Em setembro, o Leicester City ganhou um recurso contra uma possível dedução de pontos por uma alegada violação das regras financeiras, quando um painel independente considerou que a Premier League não tinha jurisdição para punir o clube, uma vez que este tinha sido despromovido para o Championship quando o seu período contabilístico terminou. A decisão indicou que a redação dos regulamentos da Premier League não era juridicamente correta.
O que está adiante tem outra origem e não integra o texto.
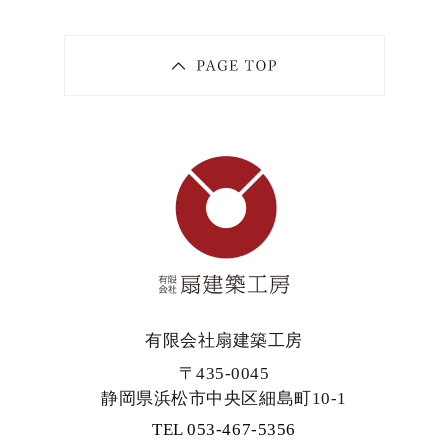
有限会社扇建築工房
〒435-0045
静岡県浜松市中央区細島町10-1
TEL 053-467-5356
No mês passado, dois aspectos das regras da Premier League em matéria de transacções entre partes associadas - que regulam os acordos comerciais que envolvem os proprietários dos clubes - foram considerados ilegais por um tribunal, depois de terem sido contestados pelo Manchester City, que desde então ameaçou com novas acções judiciais.
"Está certamente a tornar-se muito mais difícil", disse Parry.
"Não tenho qualquer problema com o facto de termos de ser mais profissionais e de estarmos no topo do nosso jogo, porque é aí que devemos estar. Mas o que está em causa é a vontade dos clubes de porem em causa todo o sistema.
"Temos de nos questionar durante quanto tempo podemos funcionar eficazmente enquanto essa mentalidade existir, e temos de encontrar uma solução para isso.
"A forma como asseguramos a coerência da regulamentação financeira entre as duas ligas não está a funcionar. Uma das coisas que uma única entidade reguladora independente trará é essa coerência".
A legislação "exigirá explicitamente que os clubes se envolvam efetivamente" com os adeptos no que respeita às alterações dos preços dos bilhetes e a quaisquer propostas de relocalização dos estádios. Deixará de ser necessário ter em conta a política externa e comercial do governo na aprovação de aquisições de clubes e haverá "um compromisso claro" de fazer mais para melhorar a igualdade, a diversidade e a inclusão. O grupo de campanha Fair Game, que reúne 34 clubes de ligas inferiores, propôs dezanove alterações, incluindo a supressão dos pagamentos de para-quedas, a exclusão da possibilidade de o proprietário de um clube ser um Estado ou uma entidade controlada pelo Estado e a avaliação do estado do jogo em função do bem-estar dos jogadores, bem como a análise da propriedade de vários clubes.
"Planos adequados" para os treinadores ingleses
Parry também apelou à Federação Inglesa de Futebol para que melhore o caminho para o desenvolvimento de treinadores nacionais, após a nomeação do alemão Thomas Tuchel como treinador da Inglaterra.
"Acredito fervorosamente que o treinador da seleção nacional deve ser inglês", afirmou Parry, que faz parte do conselho de administração da FA.
"Penso que nos compete agora garantir que temos soluções a longo prazo, que temos o grupo certo de treinadores a chegar. Que os jovens treinadores ingleses não se deixem desmotivar pela ideia de que "nunca vamos conseguir um lugar de topo".
"Por isso, penso que, paralelamente ao facto de o Thomas estar a fazer tudo o que está ao seu alcance para nos conquistar o próximo troféu, é muito, muito importante que a Federação Inglesa de Futebol esteja a elaborar planos adequados para garantir que melhoramos o percurso. Não podemos esperar 18 meses e depois dizer "agora vamos pegar no bastão". Agora é a altura certa para o fazer".